The United States on Friday welcomed news that Thailand will investigate the disappearance of Truong Duy Nhat, a Radio Free Asia blogger from Vietnam who disappeared on Jan. 26 after fleeing to Thailand to seek political asylum with a U.N. refugee agency.
Nhat, a former political prisoner and weekly contributor for RFA’s Vietnamese Service, vanished at a shopping mall on the outskirts of Bangkok after going the day before to the Bangkok office of the United Nations High Commissioner for Refugees (UNHCR).
On Thursday, Thailand said that though it had no record of Nhat entering the country, it would look into his case to see if he had crossed into Thailand illegally and would attempt to learn what had happened to him.

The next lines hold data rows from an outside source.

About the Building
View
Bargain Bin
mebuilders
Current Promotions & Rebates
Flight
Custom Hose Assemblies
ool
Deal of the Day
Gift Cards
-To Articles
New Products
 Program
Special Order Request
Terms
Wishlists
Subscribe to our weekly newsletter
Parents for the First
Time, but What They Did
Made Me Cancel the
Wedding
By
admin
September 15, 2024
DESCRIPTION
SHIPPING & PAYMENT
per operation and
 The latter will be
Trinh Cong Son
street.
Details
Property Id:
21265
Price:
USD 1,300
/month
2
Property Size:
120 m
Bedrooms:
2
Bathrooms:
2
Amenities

“I’ve ordered an investigation into this matter,” Thai immigration chief Surachate Hakparn told the Reuters news service on Thursday.

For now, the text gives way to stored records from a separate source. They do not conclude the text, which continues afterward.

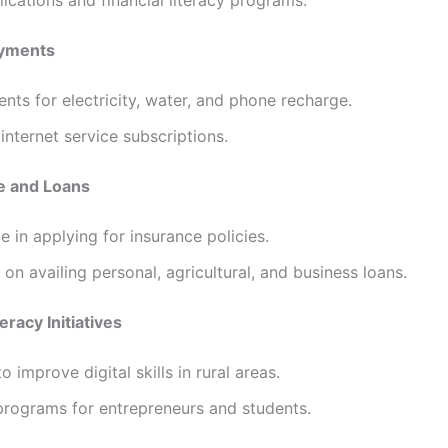
ayments
ents for electricity, water, and phone recharge.
nternet service subscriptions.
e and Loans
e in applying for insurance policies.
on availing personal, agricultural, and business loans.
teracy Initiatives
o improve digital skills in rural areas.
programs for entrepreneurs and students.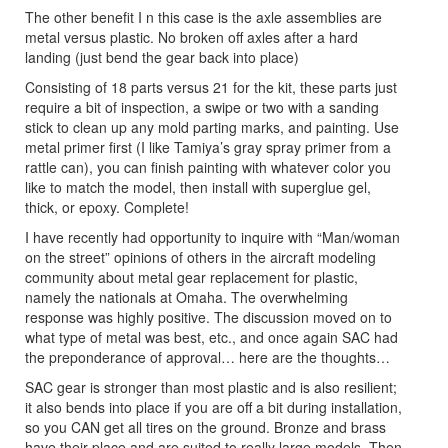
The other benefit I n this case is the axle assemblies are
metal versus plastic. No broken off axles after a hard
landing (just bend the gear back into place)
Consisting of 18 parts versus 21 for the kit, these parts just
require a bit of inspection, a swipe or two with a sanding
stick to clean up any mold parting marks, and painting. Use
metal primer first (I like Tamiya’s gray spray primer from a
rattle can), you can finish painting with whatever color you
like to match the model, then install with superglue gel,
thick, or epoxy. Complete!
I have recently had opportunity to inquire with “Man/woman
on the street” opinions of others in the aircraft modeling
community about metal gear replacement for plastic,
namely the nationals at Omaha. The overwhelming
response was highly positive. The discussion moved on to
what type of metal was best, etc., and once again SAC had
the preponderance of approval… here are the thoughts…
SAC gear is stronger than most plastic and is also resilient;
it also bends into place if you are off a bit during installation,
so you CAN get all tires on the ground. Bronze and brass
have their place and are suited to really large models. Then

In a Feb. 8 statement, the U.S. State Department said it welcomed the Thai government’s investigation into Nhat’s disappearance, adding, “We are monitoring the situation closely.”
“Press freedom is fundamental to transparency and accountable governance. Journalists often do their work at great risk, and it is the duty of governments and citizens worldwide to speak out for their protection,” a State Department spokesperson said.

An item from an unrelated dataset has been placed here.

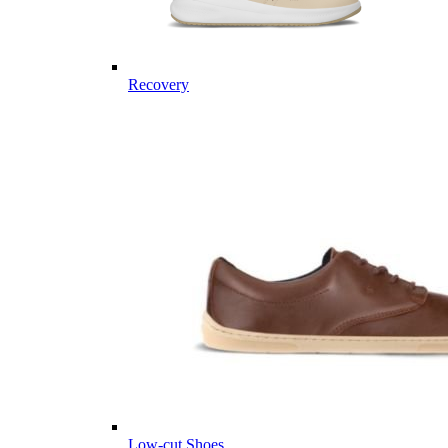
Recovery
Low-cut Shoes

Nothing has been heard of Nhat since his disappearance, and rights groups and members of the Vietnamese exile community say they fear he may have been abducted by Vietnamese police and taken back to Vietnam.
“Viet Nam security forces have abducted exiles and refugees from Thailand and elsewhere in the past,” Amnesty International’s Senior Director for Global Operations Minar Pimple said in a Feb. 6 statement.
“Truong Duy Nhat is at clear risk of torture or other ill-treatment if his abduction is confirmed,” Pimple said.
Press freedoms group Reporters Without Borders (RSF) meanwhile urged Thai authorities to “make every effort” to investigate Nhat’s disappearance.
“If the Thai authorities prove not to have been involved, this would mean that Vietnamese agents are no longer bothered by international law and violate a partner country’s sovereignty to pursue their critics,” Daniel Bastard, head of RSF’s Asia-Pacific desk, said in a Feb. 6 statement.
“This sends an absolutely terrifying message to the community of Vietnamese bloggers who have sought refuge in Bangkok,” Bastard said.
Reported by Richard Finney and Matthew Pennington.